Conhecer os apoios em vigor é essencial para perceber se existe margem para aliviar o orçamento familiar.
Apoio extraordinário à renda
Este apoio destina-se a agregados familiares cuja despesa com a renda representa uma fatia demasiado elevada do rendimento mensal.
O apoio é gerido pela Segurança Social e pelo Instituto da Habitação e da Reabilitação Urbana.
Em termos gerais, aplica-se a:
- agregados com rendimentos até ao 6.º escalão do IRS;
- contratos de arrendamento celebrados e comunicados à Autoridade Tributária até 15 de março de 2023;
- situações em que a taxa de esforço com a renda ultrapassa os 35%.
O valor mensal pode ir até 200 euros, sendo processado de forma automática através do cruzamento de dados fiscais e contributivos.
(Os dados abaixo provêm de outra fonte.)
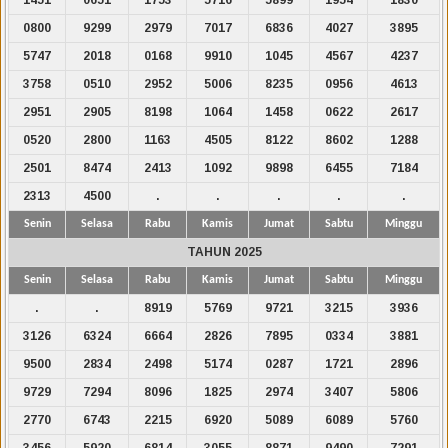
0800
9299
2979
7017
6836
4027
3895
5747
2018
0168
9910
1045
4567
4237
3758
0510
2952
5006
8235
0956
4613
2951
2905
8198
1064
1458
0622
2617
0520
2800
1163
4505
8122
8602
1288
2501
8474
2413
1092
9898
6455
7184
2313
4500
.
.
.
.
.
Senin
Selasa
Rabu
Kamis
Jumat
Sabtu
Minggu
TAHUN 2025
Senin
Selasa
Rabu
Kamis
Jumat
Sabtu
Minggu
.
.
8919
5769
9721
3215
3936
3126
6324
6664
2826
7895
0334
3881
9500
2834
2498
5174
0287
1721
2896
9729
7294
8096
1825
2974
3407
5806
2770
6743
2215
6920
5089
6089
5760
3456
5920
6814
3055
8871
9490
7291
Ainda assim, é aconselhável confirmar a situação nos portais oficiais.
Programa Porta 65 Jovem
O Porta 65 Jovem é um dos instrumentos mais conhecidos de apoio ao arrendamento para os mais novos.
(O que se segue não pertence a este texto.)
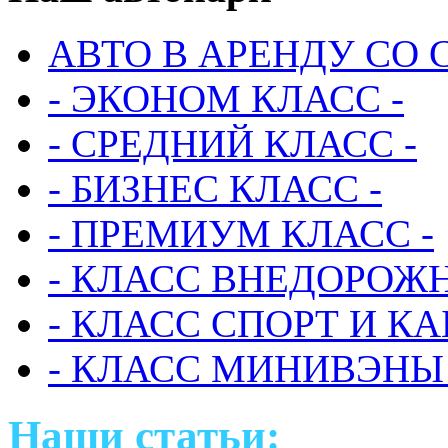
АВТО В АРЕНДУ СО 
- ЭКОНОМ КЛАСС -
- СРЕДНИЙ КЛАСС -
- БИЗНЕС КЛАСС -
- ПРЕМИУМ КЛАСС -
- КЛАСС ВНЕДОРОЖН
- КЛАСС СПОРТ И КА
- КЛАСС МИНИВЭНЫ 
Наши статьи:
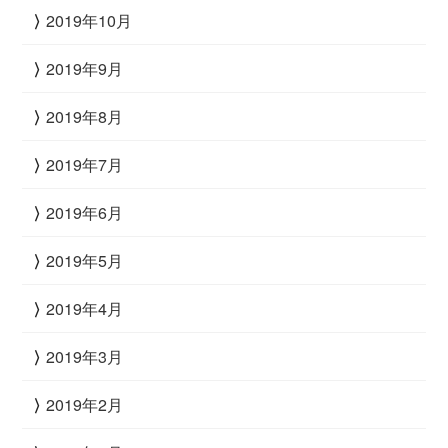
2019年10月
2019年9月
2019年8月
2019年7月
2019年6月
2019年5月
2019年4月
2019年3月
2019年2月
O programa é promovido pelo Instituto da Habitação e da Reabilitação Urbana e destina-se a apoiar o arrendamento para habitação permanente.
Entre os aspetos mais relevantes do regime atual destacam-se:
- possibilidade de candidatura ao longo de todo o ano;
- atualização dos limites máximos de renda, tendo em conta os valores praticados no mercado;
- atribuição de uma comparticipação mensal numa percentagem da renda.
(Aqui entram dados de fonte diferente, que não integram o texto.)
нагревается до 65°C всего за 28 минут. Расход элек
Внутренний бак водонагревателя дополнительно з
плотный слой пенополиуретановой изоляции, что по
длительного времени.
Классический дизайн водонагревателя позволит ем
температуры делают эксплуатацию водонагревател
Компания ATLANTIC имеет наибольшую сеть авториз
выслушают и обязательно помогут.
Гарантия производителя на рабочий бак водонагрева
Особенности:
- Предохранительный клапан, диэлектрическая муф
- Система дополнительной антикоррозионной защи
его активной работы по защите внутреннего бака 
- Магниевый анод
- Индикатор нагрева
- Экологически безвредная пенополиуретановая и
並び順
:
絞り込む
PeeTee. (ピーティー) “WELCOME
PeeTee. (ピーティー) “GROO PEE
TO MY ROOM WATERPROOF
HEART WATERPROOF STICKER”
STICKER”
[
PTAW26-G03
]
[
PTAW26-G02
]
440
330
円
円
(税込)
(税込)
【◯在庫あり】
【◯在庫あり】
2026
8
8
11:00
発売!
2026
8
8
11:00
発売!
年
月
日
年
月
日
Principais apoios à habitação atualmente disponíveis
| Programa | Destinatários | Condição central |
|---|---|---|
| Apoio extraordinário à renda | Famílias em geral | Taxa de esforço superior a 35% |
| Porta 65 Jovem | Jovens até aos 35 anos | Renda dentro dos limites do programa |
| Porta 65 + | Famílias monoparentais ou com quebra acentuada de rendimentos | Situação de vulnerabilidade económica |
| Arrendamento apoiado | Famílias com baixos rendimentos | Atribuição de habitação pública |
O subsídio de renda para contratos antigos
Os inquilinos com contratos celebrados antes de 1990 e posteriormente enquadrados no Novo Regime do Arrendamento Urbano continuam a beneficiar de um regime específico de proteção.
Sempre que ocorre atualização da renda para valores de mercado, pode existir direito a um subsídio de renda, desde que estejam reunidas condições como:
- idade igual ou superior a 65 anos;
ou - situação de carência económica comprovada.
Este apoio pretende evitar que aumentos significativos de renda conduzam à perda da habitação.
A dedução das rendas no IRS
Para além dos apoios pagos mensalmente, existe ainda uma forma indireta de alívio financeiro através do IRS.
As rendas pagas podem ser parcialmente deduzidas à coleta, até ao limite definido anualmente no Orçamento do Estado, desde que:
- o contrato esteja devidamente registado;
- os recibos sejam emitidos eletronicamente pelo senhorio.
Embora este benefício só se traduza no acerto anual de impostos, pode representar uma poupança relevante para muitos agregados.
Conclusão
Os apoios ao arrendamento disponíveis exigem, em regra, que a situação contratual e fiscal esteja totalmente regularizada. Contratos comunicados, recibos eletrónicos e declarações de IRS atualizadas são requisitos fundamentais.
Num contexto de rendas elevadas, verificar a elegibilidade junto do Instituto da Habitação e da Reabilitação Urbana ou da Segurança Social é hoje um passo essencial para perceber se existe direito a algum apoio e qual o mecanismo mais adequado à situação de cada família.